> Problem requirements
Could you return the data that follows exactly, minus the images?

> Records
↓

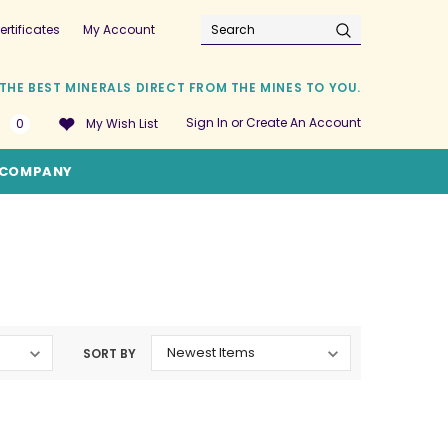
ertificates
My Account
Search
THE BEST MINERALS DIRECT FROM THE MINES TO YOU.
Sign In
or
Create An Account
0
My Wish List
COMPANY
SORT BY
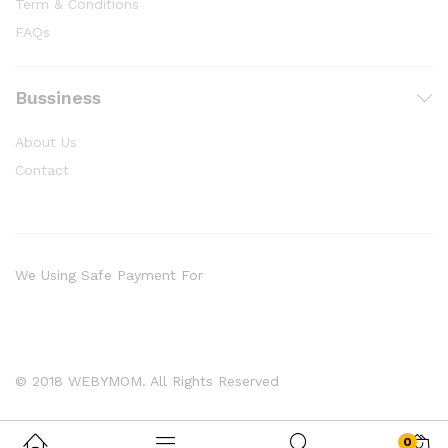
Term & Conditions
FAQs
Bussiness
About Us
Contact
We Using Safe Payment For
© 2018 WEBYMOM. All Rights Reserved
0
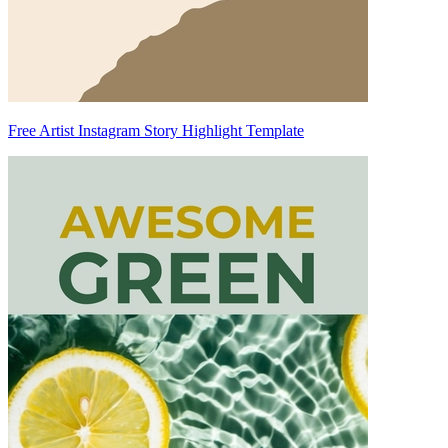
Free Artist Instagram Story Highlight Template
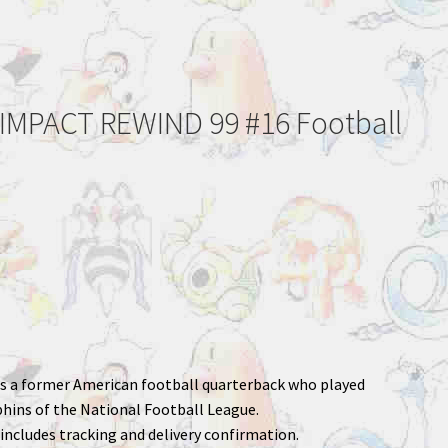
IMPACT REWIND 99 #16 Football
 is a former American football quarterback who played
hins of the National Football League.
includes tracking and delivery confirmation.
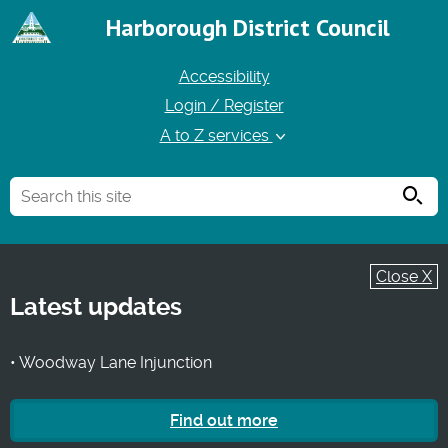
Harborough District Council
Accessibility
Login / Register
A to Z services
Searc
Close X
Latest updates
• Woodway Lane Injunction
Find out more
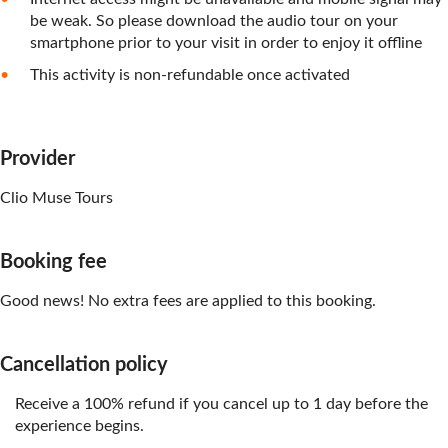
be weak. So please download the audio tour on your
smartphone prior to your visit in order to enjoy it offline
This activity is non-refundable once activated
Provider
Clio Muse Tours
Booking fee
Good news! No extra fees are applied to this booking.
Cancellation policy
Receive a 100% refund if you cancel up to 1 day before the
experience begins.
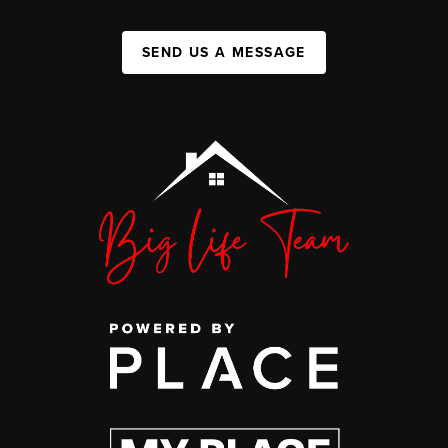
SEND US A MESSAGE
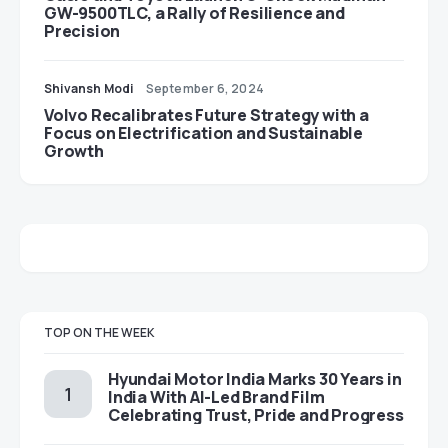
GW-9500TLC, a Rally of Resilience and
Precision
Shivansh Modi
September 6, 2024
Volvo Recalibrates Future Strategy with a
Focus on Electrification and Sustainable
Growth
TOP ON THE WEEK
Hyundai Motor India Marks 30 Years in
India With AI-Led Brand Film
Celebrating Trust, Pride and Progress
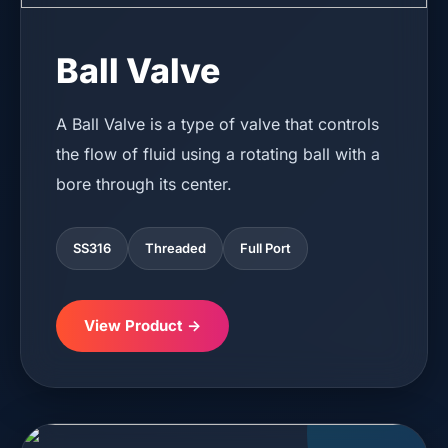
Ball Valve
A Ball Valve is a type of valve that controls
the flow of fluid using a rotating ball with a
bore through its center.
SS316
Threaded
Full Port
View Product →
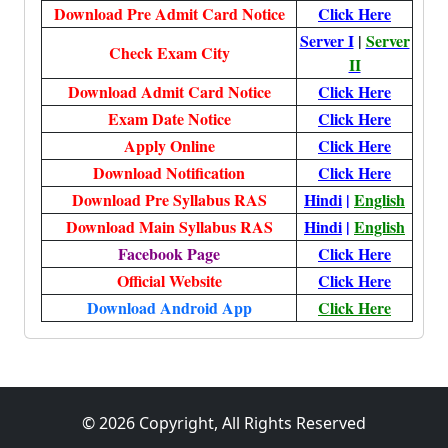
Download Pre Admit Card Notice
Click Here
Server I
|
Server
Check Exam City
II
Download Admit Card Notice
Click Here
Exam Date Notice
Click Here
Apply Online
Click Here
Download Notification
Click Here
Download Pre Syllabus RAS
Hindi
|
English
Download Main Syllabus RAS
Hindi
|
English
Facebook Page
Click Here
Official Website
Click Here
Download Android App
Click Here
© 2026 Copyright, All Rights Reserved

↑

> Task response
ertificates
My Account
Search
THE BEST MINERALS DIRECT FROM THE MINES TO YOU.
Sign In
or
Create An Account
0
My Wish List
COMPANY
SORT BY
Term & Conditions
FAQs
Bussiness
About Us
Contact
We Using Safe Payment For
© 2018 WEBYMOM. All Rights Reserved
0
Free Artist Instagram Story Highlight Template
IMPACT REWIND 99 #16 Football
 is a former American football quarterback who played
hins of the National Football League.
includes tracking and delivery confirmation.
Harborough District Council
Accessibility
Login / Register
A to Z services
Searc
Close X
Latest updates
• Woodway Lane Injunction
Find out more
be weak. So please download the audio tour on your
smartphone prior to your visit in order to enjoy it offline
This activity is non-refundable once activated
Provider
Clio Muse Tours
Booking fee
Good news! No extra fees are applied to this booking.
Cancellation policy
Receive a 100% refund if you cancel up to 1 day before the
experience begins.
SEND US A MESSAGE
GW-9500TLC, a Rally of Resilience and
Precision
Shivansh Modi
September 6, 2024
Volvo Recalibrates Future Strategy with a
Focus on Electrification and Sustainable
Growth
TOP ON THE WEEK
Hyundai Motor India Marks 30 Years in
India With AI-Led Brand Film
Celebrating Trust, Pride and Progress
Ball Valve
A Ball Valve is a type of valve that controls
the flow of fluid using a rotating ball with a
bore through its center.
SS316
Threaded
Full Port
View Product →
Download Pre Admit Card Notice
Click Here
Server I
|
Server
Check Exam City
II
Download Admit Card Notice
Click Here
Exam Date Notice
Click Here
Apply Online
Click Here
Download Notification
Click Here
Download Pre Syllabus RAS
Hindi
|
English
Download Main Syllabus RAS
Hindi
|
English
Facebook Page
Click Here
Official Website
Click Here
Download Android App
Click Here
© 2026 Copyright, All Rights Reserved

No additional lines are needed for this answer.